GIS Boundary Software

Click image to enlarge.

Pictured above is the Prospecting Software neighborhood definitions for Broward County. The entire set includes definitions for all 4 counties in South Florida (Broward, Miami-Dade, Monroe, and Palm Beach).

The Geographic Information System (GIS) stores, analyzes, and displays data related to location. The neighborhood definitions are stored in the GIS as layered polygons. Ex State, County, City, Community, Neighborhood. A polygon is closed shape defined by a connected sequence of latitude/longitude coordinate pairs, where the first and last coordinate pair are the same and all other pairs are unique. These polygons can have thousands of points.

This software interprets the GIS information in order to do 3 important tasks for the Prospecter.

 

Verify the neighborhood definitions.

We do this by determining that all lower-tiered polygons are completely enclosed by their higher-tiered polygon. This ensures that a county is inside of a state, a city is inside of a county, and so on.

We do this by independently verifying that every point in the smaller polygon is enclosed by the larger polygon.

 

Determine if a property (point) is in a neighborhood (polygon).

 This a well-known problem in computational geometry. We use the Winding Number Algorithm to find the solution.

Imagine walking the edges of a polygon in a straight line while keeping a count.

Every time you pass the point (= latitude) when you are east of the point (> longitude), determine if the point is on your left or right side.

If the point is on your left, add 1.

If the point is on your right, subtract 1.

If the total is not 0 at the end, then the point is inside the polygon.

As you can imagine, the time to completion is proportional to the number of edges of the polygon.

By Avelludo – Own work, CC BY-SA 4.0

 

Determine if a property belongs to any neighborhood, and if so, which one.

To do this quickly, we build hierarchical bounding boxes for fast index searching while we verify the definitions(above). A bounding box is crude polygon (rectangle) defined with 4 points and only vertical and horizontal edges.

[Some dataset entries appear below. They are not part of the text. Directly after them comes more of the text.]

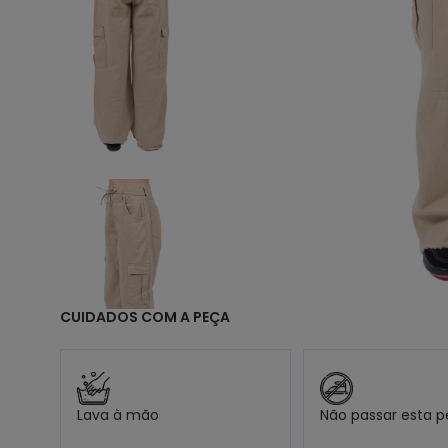
9
1
CUIDADOS COM A PEÇA
Lava à mão
Não passar esta 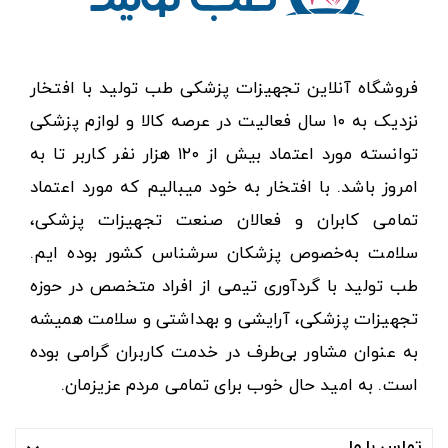
فروشگاه آنلاین تجهیزات پزشکی طب تولید با افتخار
نزدیک به ۱۰ سال فعالیت در عرصه کالا و لوازم پزشکی
توانسته مورد اعتماد بیش از ۱۲۰ هزار نفر کاربر تا به
امروز باشد. با افتخار به خود میبالیم که مورد اعتماد
تمامی کابران و فعالان صنعت تجهیزات پزشکی،
سلامت به‌خصوص پزشکان سرشناس کشور بوده ایم.
طب تولید با گردآوری تیمی از افراد متخصص در حوزه
تجهیزات پزشکی، آرایشی و بهداشتی و سلامت همیشه
به عنوان مشاور بی‌طرف در خدمت کاربران گرامی بوده
است. به امید حال خوب برای تمامی مردم عزیزمان.
تماس با ما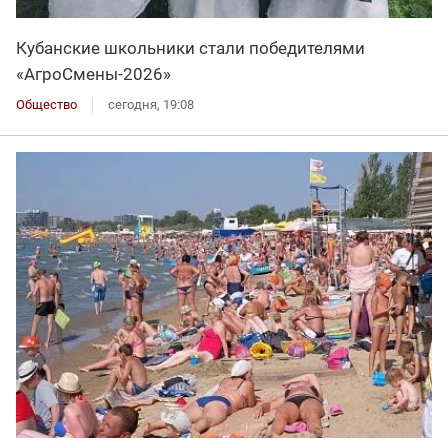
Кубанские школьники стали победителями
«АгроСмены-2026»
Общество
сегодня, 19:08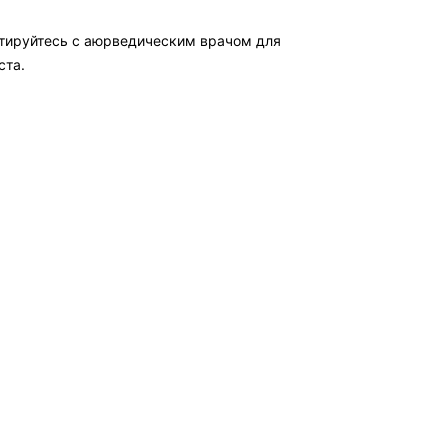
ьтируйтесь с аюрведическим врачом для
ста.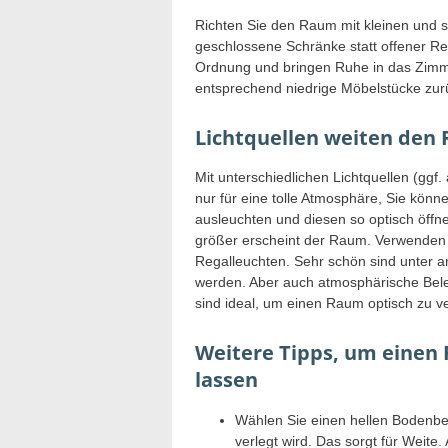
Richten Sie den Raum mit kleinen und 
geschlossene Schränke statt offener Reg
Ordnung und bringen Ruhe in das Zimme
entsprechend niedrige Möbelstücke zurüc
Lichtquellen weiten den
Mit unterschiedlichen Lichtquellen (ggf
nur für eine tolle Atmosphäre, Sie kön
ausleuchten und diesen so optisch öff
größer erscheint der Raum. Verwenden 
Regalleuchten. Sehr schön sind unter a
werden. Aber auch atmosphärische Bel
sind ideal, um einen Raum optisch zu v
Weitere Tipps, um einen 
lassen
Wählen Sie einen hellen Bodenbe
verlegt wird. Das sorgt für Weite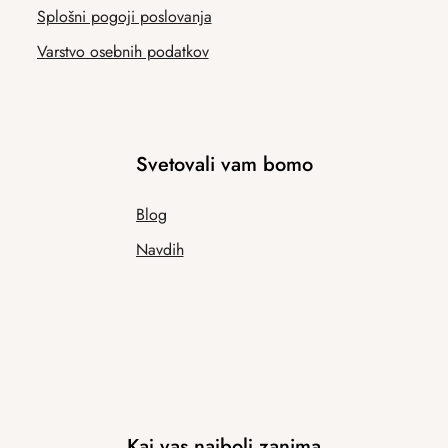
Splošni pogoji poslovanja
Varstvo osebnih podatkov
Svetovali vam bomo
Blog
Navdih
Kaj vas najbolj zanima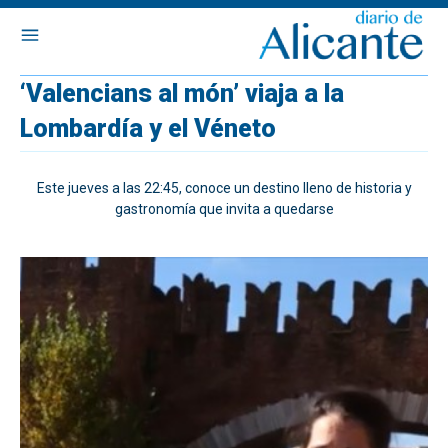
‘Valencians al món’ viaja a la
Lombardía y el Véneto
Este jueves a las 22:45, conoce un destino lleno de historia y
gastronomía que invita a quedarse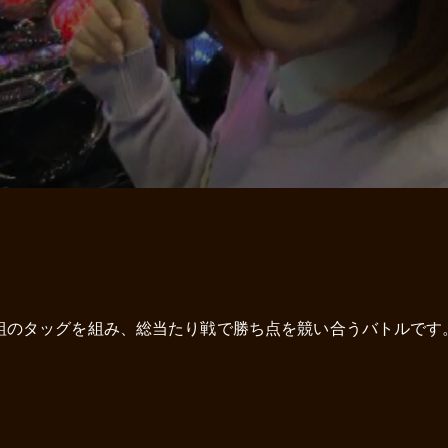
組のタッグを組み、総当たり戦で勝ち点を競い合うバトルです。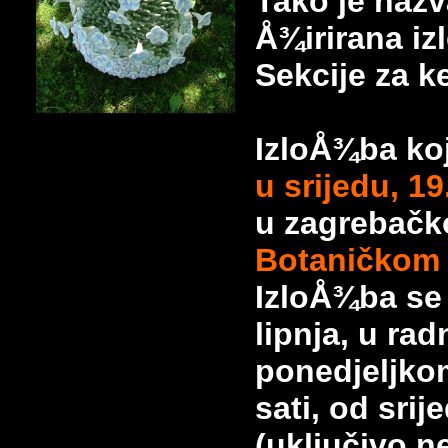
Tako je nazv
Å¾irirana 
Sekcije za 
IzloÅ¾ba koj
u srijedu, 19
u zagrebač
Botaničkom
IzloÅ¾ba se
lipnja, u ra
ponedjeljko
sati, od srij
(uključivo n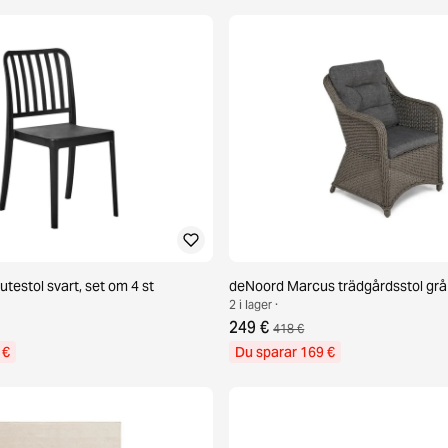
utestol svart, set om 4 st
deNoord Marcus trädgårdsstol grå
2 i lager ·
249 €
418 €
 €
Du sparar 169 €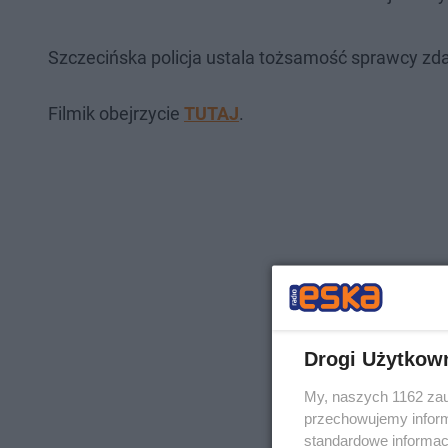
Szczecińska policja ustala tożsamość sprawcy zda
Filmik obejrzycie
TUTAJ
.
Drogi Użytkow
My, naszych 1162 zau
przechowujemy informa
standardowe informac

At every level of the definition tree, we find the smallest bounding box that completely encloses the defined polygon. We can search much faster with these cruder nested polygons.

We use a recursive search algorithm to determine if a property is inside one of the neighborhoods. We first determine if it’s in any defined states. If so, then determine if it’s inside a defined county in the state. And so on.

We can keep checking down recursively, which is fast in software. Only the last step uses the real neighborhood polygon. This really saves time when this process has to run thousands of times.